Singaporeans are a cellphone-crazy lot. Even while on vacation, most will remain tethered to their smartphones, checking in from obscure locations to earn bragging rights and lapping up tips left behind by others. In this week’s app round-up, we review our favourite travel apps that will let you tap into all kind of information on the road.
Triposo, available from iTunes App Store, Android Market and Windows Phone Marketplace (Bangkok Guide only)
Move over Lonely Planet, there’s now an app developed by former Googlers that promises to give printed travel guides a run for their money. Developed by Jon Tirsen and Douwe Osinga, Triposo uses an algorithm that mixes, mashes and annotates free content from Wikitravel, Wikipedia, World66 and Openstreetmap to distill travel guides.
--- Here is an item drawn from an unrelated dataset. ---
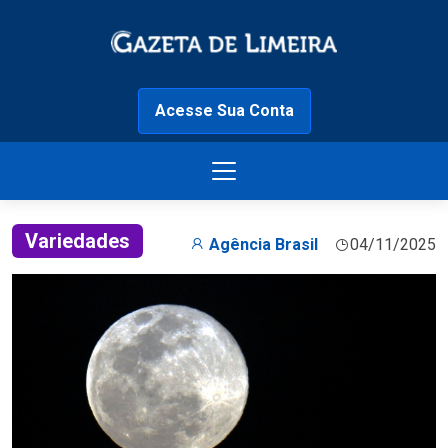
Acesse Sua Conta
Variedades
Agência Brasil
04/11/2025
Not surprisingly, its technology is similar to how search engines work, from crawling, parsing and matching content to relevance ranking and organising the data. If you are curious about how Triposo guides are put together, read a detailed explanation here.
For now, the Android version of the app has over 50 guides available for download, compared with just over 20 destinations for the iPhone and iPad apps. Once you fire up the app, search for guides to download based on continent, distance from your current location and from an A-to-Z listing. While some guides for cities like Bangkok are comprehensive, others are not. The Singapore guide, for example, only lists a handful of sights – albeit lesser known ones like the Poh Ern Shih Temple – that are strangely grouped under Symphony Lake at Botanic Gardens. The Night Life section is also skimpy, with Harry’s Bar as its only entry.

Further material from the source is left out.